Старик сам сколотил гроб из обгорелых досок. Гроб стоял в горнице на столе, рядом на табурете сидел дед Зои и десятка полтора женщин и мужчин.

Было уже позднее утро, и вокруг дома собралась небольшая толпа жителей, в основном соседей. Все скорбно молчали.

Савелий долго топтался среди жителей, пока наконец не решился войти в дом.

Он открыл дверь в горницу, и взгляды стариков разом обратились к нему. Савелий стоял у порога и не решался подойти к гробу. Так и стоял, опустив голову, мял в руках пилотку.

Дверь сзади скрипнула снова, и в комнату вошли Твердохлебов, Глымов, Балясин и Шилкин. Савелий отступил в сторону, освобождая им дорогу, и командиры прошли к столу. Старик взглянул на них невидящими глазами, но ничего не сказал.

Постояв в скорбном молчании, командиры пошли к выходу. Твердохлебов выходил последним, встретился взглядом с Савелием — тот мотнул головой, увел глаза в сторону.

— Потом поговорим, — тихо сказал Твердохлебов…

— Нарубал ты тут дров, комбат, ох, и нарубал! — качал головой начальник особого отдела Харченко и почти с сожалением смотрел на Твердохлебова. Тот сидел перед майором на стуле, курил самокрутку:

— А что такого особенного случилось?

— По-твоему, ничего особенного? Архаровцы твои девушку изнасиловали — раз. Пленный власовец застрелился — два! От жителей заявления вот лежат — мародерствовали твои чудо-богатыри! А для тебя ничего особенного? — Харченко встал из-за стола и заходил по комнате. — Как это власовец застрелился?

— Из пистолета…

— А что ж ты не расскажешь, что к нему ночью заходил?

— А чего рассказывать? Ну, заходил.

— Зачем?

— Поговорить. Узнать, как он дошел до жизни такой, — спокойно отвечал Твердохлебов.

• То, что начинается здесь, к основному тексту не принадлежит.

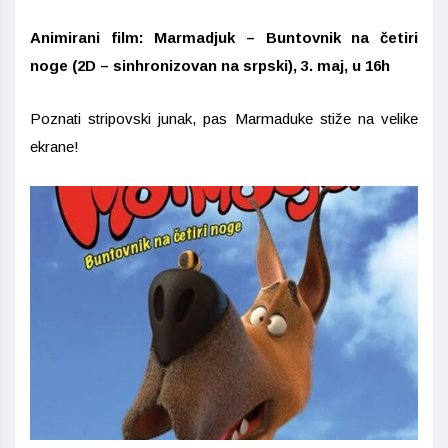
Animirani film: Marmadjuk – Buntovnik na četiri
noge (2D – sinhronizovan na srpski), 3. maj, u 16h
Poznati stripovski junak, pas Marmaduke stiže na velike
ekrane!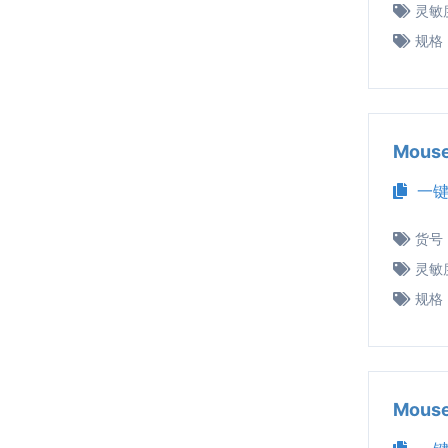
灵敏
规格
Mous
一键
货号
灵敏
规格
Mous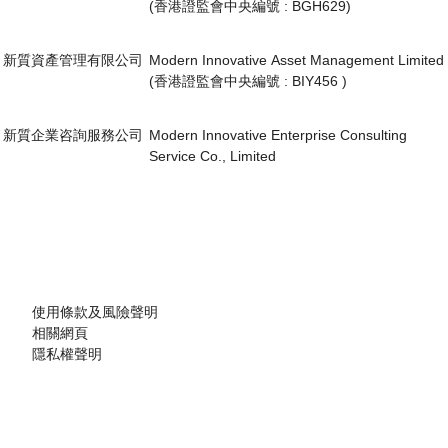
(香港證監會中央編號 : BGH629)
司
Modern Innovative
Chaoshang Asset
Asset Management
Management Limited
Limited
新質資產管理有限公司
Modern Innovative Asset Management Limited
(香港證監會中央編號 : BIY456 )
潮商企業諮詢服務有
新質企業諮詢服務有限公
限公司
司
新質企業咨詢服務公司
Modern Innovative Enterprise Consulting
Chaoshang
Modern Innovative
Service Co., Limited
Enterprise
Enterprise Consulting
Consulting Service
Service Co., Limited
Co., Limited
是次更改公司名稱乃為了更好地反映業務發展方向，
配合集團品牌策略，提升市場定位，帶領尊貴客戶邁
使用條款及風險聲明
向更高質素及創新服務的新階段。
相關網頁
關於是次更改公司名稱期間，所有本公司的
銀行帳戶
隱私權聲明
號碼、公司地址、聯絡電話
會如常運作，不會影響正
常業務，稍後關於更改後
新
公司名稱的所有資料亦會
在官方網站不段更新
，
詳情請瀏覽官方網站，不便之
處，敬請見諒。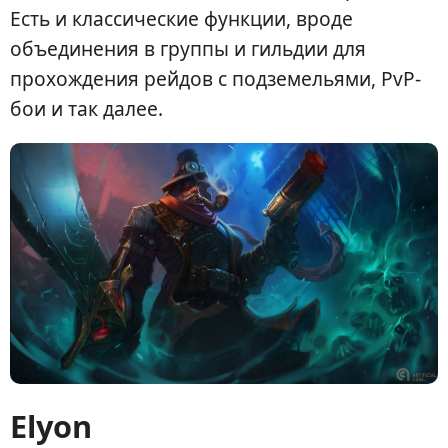
Есть и классические функции, вроде
объединения в группы и гильдии для
прохождения рейдов с подземельями, PvP-
бои и так далее.
Elyon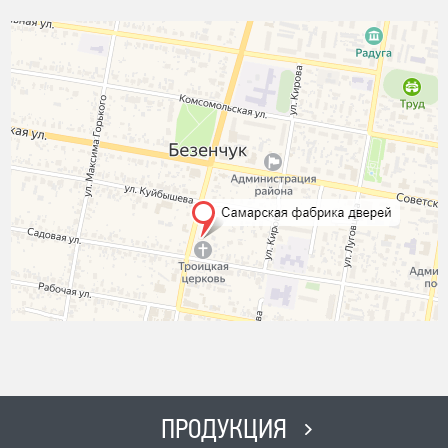
ПРОДУКЦИЯ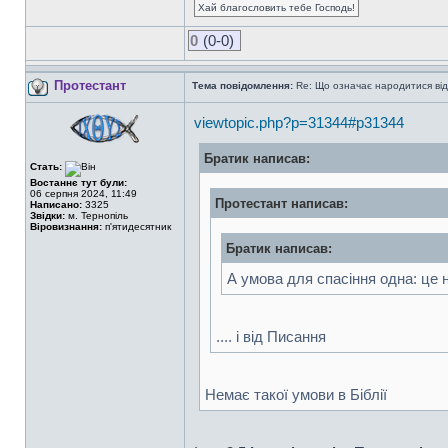
Хай благословить тебе Господь!
0
(0-0)
Протестант
Тема повідомлення:
Re: Що означає народитися від
viewtopic.php?p=31344#p31344
Братик написав:
Стать:
Востаннє тут були:
06 серпня 2024, 11:49
Протестант написав:
Написано:
3325
Звідки:
м. Тернопіль
Віровизнання:
п'ятидесятник
Братик написав:
А умова для спасіння одна: це 
.... і від Писання
Немає такої умови в Біблії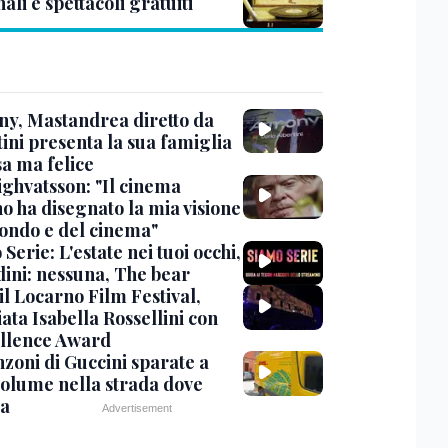
ali e spettacoli gratuiti
y, Mastandrea diretto da
ini presenta la sua famiglia
sa ma felice
ighvatsson: "Il cinema
no ha disegnato la mia visione
ondo e del cinema"
Serie: L'estate nei tuoi occhi,
dini: nessuna, The bear
 il Locarno Film Festival,
ata Isabella Rossellini con
ellence Award
nzoni di Guccini sparate a
 volume nella strada dove
va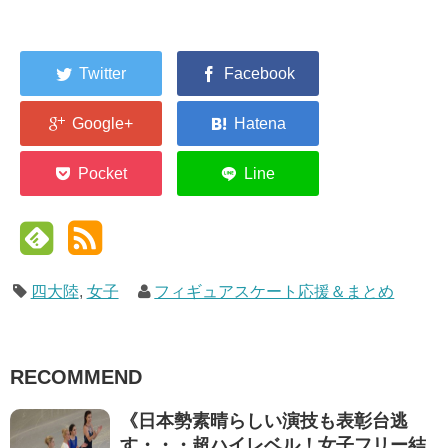
四大陸
,
女子
フィギュアスケート応援＆まとめ
RECOMMEND
《日本勢素晴らしい演技も表彰台逃
す・・・超ハイレベル！女子フリー結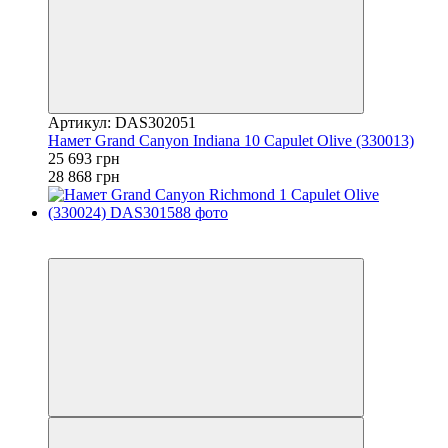
Артикул: DAS302051
Намет Grand Canyon Indiana 10 Capulet Olive (330013)
25 693 грн
28 868 грн
−11%
залишилося 22 дні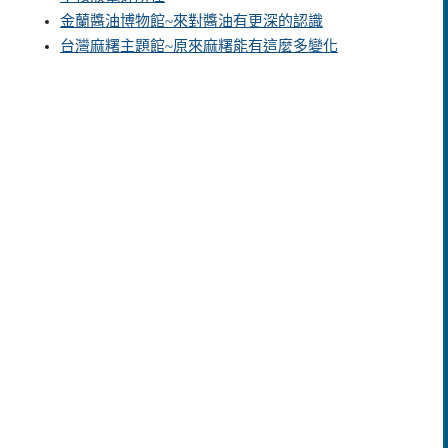
金蘭醬油博物館~來對醬油有更深的認識
台灣麻糬主題館~原來麻糬能有這麼多變化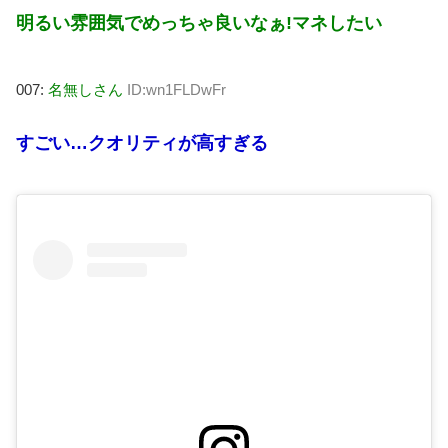
明るい雰囲気でめっちゃ良いなぁ!マネしたい
007:
名無しさん
ID:wn1FLDwFr
すごい…クオリティが高すぎる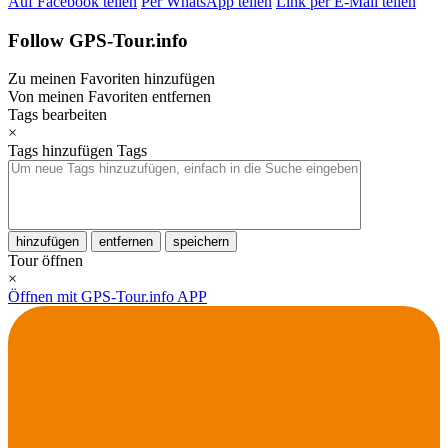
Auf Facebook teilen
Per WhatsApp teilen
Link per E-Mail teilen
Follow GPS-Tour.info
Zu meinen Favoriten hinzufügen
Von meinen Favoriten entfernen
Tags bearbeiten
×
Tags hinzufügen
Tags
hinzufügen
entfernen
speichern
Tour öffnen
×
Öffnen mit GPS-Tour.info APP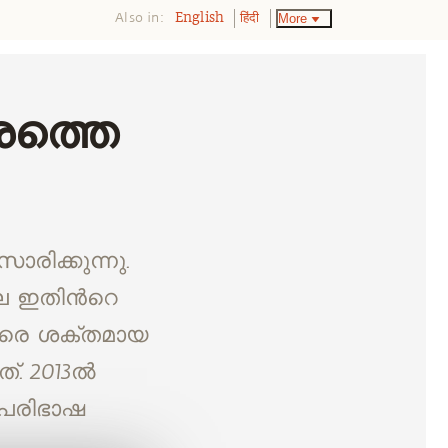
Also in:
More
English
हिंदी
്രത്തെ
രിക്കുന്നു.
 ഇതിന്‍റെ
വളരെ ശക്തമായ
. 2013ല്‍
 പരിഭാഷ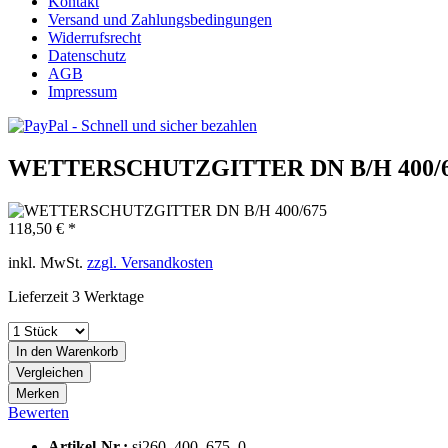
Kontakt
Versand und Zahlungsbedingungen
Widerrufsrecht
Datenschutz
AGB
Impressum
WETTERSCHUTZGITTER DN B/H 400/
118,50 € *
inkl. MwSt.
zzgl. Versandkosten
Lieferzeit 3 Werktage
In den
Warenkorb
Vergleichen
Merken
Bewerten
Artikel-Nr.:
si260_400_675_0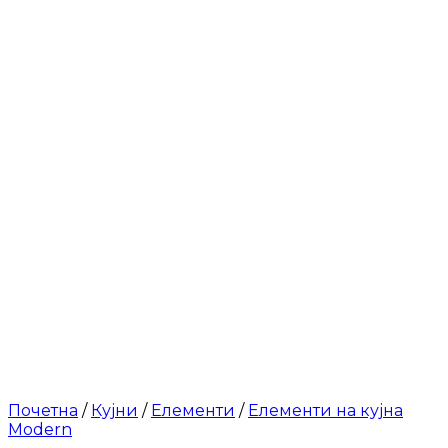
Почетна
/
Кујни
/
Елементи
/
Елементи на кујна
Modern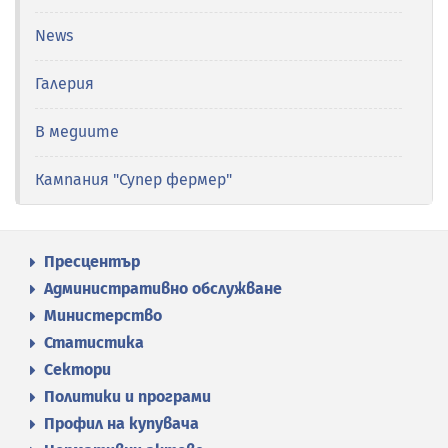
News
Галерия
В медиите
Кампания "Супер фермер"
Пресцентър
Административно обслужване
Министерство
Статистика
Сектори
Политики и програми
Профил на купувача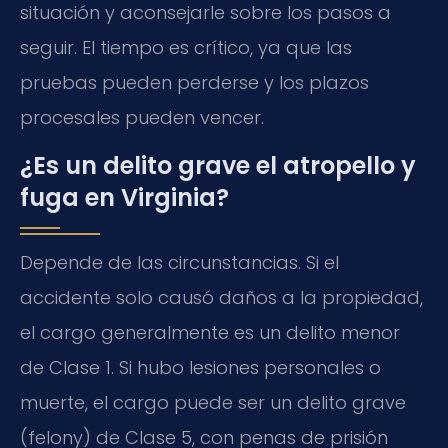
situación y aconsejarle sobre los pasos a
seguir. El tiempo es crítico, ya que las
pruebas pueden perderse y los plazos
procesales pueden vencer.
¿Es un delito grave el atropello y
fuga en Virginia?
Depende de las circunstancias. Si el
accidente solo causó daños a la propiedad,
el cargo generalmente es un delito menor
de Clase 1. Si hubo lesiones personales o
muerte, el cargo puede ser un delito grave
(felony) de Clase 5, con penas de prisión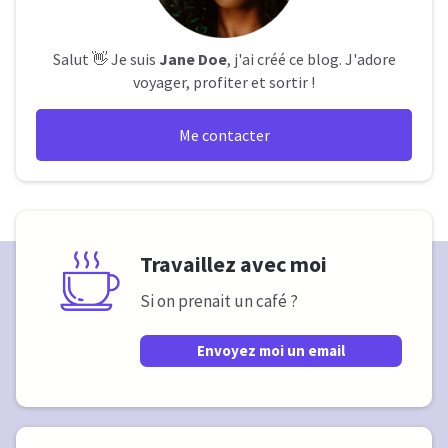
Salut 👋 Je suis
Jane Doe
, j'ai créé ce blog. J'adore
voyager, profiter et sortir !
Me contacter
Travaillez avec moi
Si on prenait un café ?
Envoyez moi un email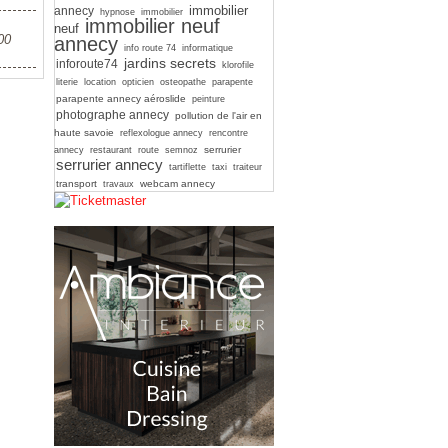
immobilier
annecy
hypnose
immobilier
immobilier neuf
neuf
00
annecy
info route 74
informatique
jardins secrets
inforoute74
klorofile
literie
location
opticien
osteopathe
parapente
parapente annecy aéroslide
peinture
photographe annecy
pollution de l'air en
haute savoie
reflexologue annecy
rencontre
serrurier
annecy
restaurant
route
semnoz
serrurier annecy
tartiflette
taxi
traiteur
transport
webcam annecy
travaux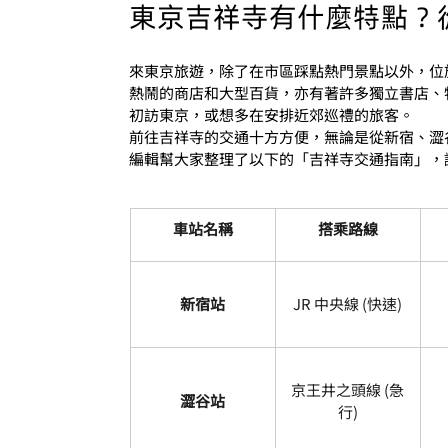
東京吉祥寺有什麼特點？
來東京旅遊，除了在市區踩點熱門景點以外，位
熱鬧的商店和大型百貨，亦有著許多獨立書店、
初訪東京，或想多在安排近郊巡禮的旅客。
前往吉祥寺的交通十方方便，無論是
從新宿、澀谷
編輯幫大家整理了以下的「吉祥寺交通指南」，
車站名稱
搭乘路線
新宿站
JR 中央線 (快速)
京王井之頭線 (急
澀谷站
行)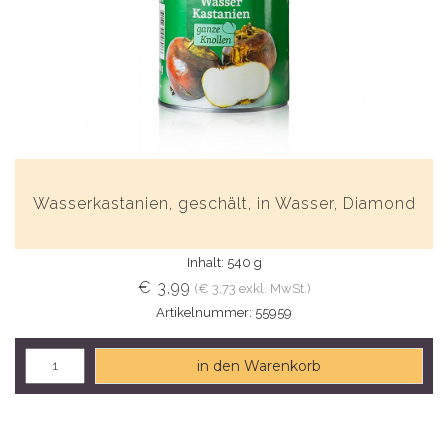
Wasserkastanien, geschält, in Wasser, Diamond
Inhalt: 540 g
€ 3,99
(€ 3,73 exkl. MwSt.)
Artikelnummer: 55959
in den Warenkorb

— А чтоб разговор легче пошел, самогоночки прихватил? Выпили, закусили… — кривя губы, быстро говорил Харченко. — Хорошо выпивать с заклятым врагом, предателем, хорошо, да?

Этого Твердохлебов не ожидал, моргал ресницами, молчал. Харченко торжествующе смотрел на него — попался, комбат!

— Чего ты от меня хочешь, майор? — наконец медленно спросил Твердохлебов.

— Правды хочу, — просто ответил майор Харченко. — Правды и только.

— Какой правды?

— О чем вели беседу советский офицер, хоть и разжалованный, но все-таки офицер, и предатель родины власовец, тоже, кстати, офицер. Так о чем вы балакали, выпив самогону?

— О родине…

— Ох, ты-ы, красиво как!

— Что он ее предал и дороги у него обратной нет.

— Хорошо, так и запишем… — Харченко действительно сел за стол, подвинул к себе стопку бумаги и стал быстро писать карандашом. Потом вдруг оторвал взгляд от листа, спросил:

— Надеюсь, не забыл, как ты меня ударил?

— Нет… не забыл.

— Я ж тебя тогда застрелить мог к чертовой матери! И суда надо мной никакого не было бы. Любой трибунал вошел бы в мое положение — оскорбление офицерской чести, понимаешь?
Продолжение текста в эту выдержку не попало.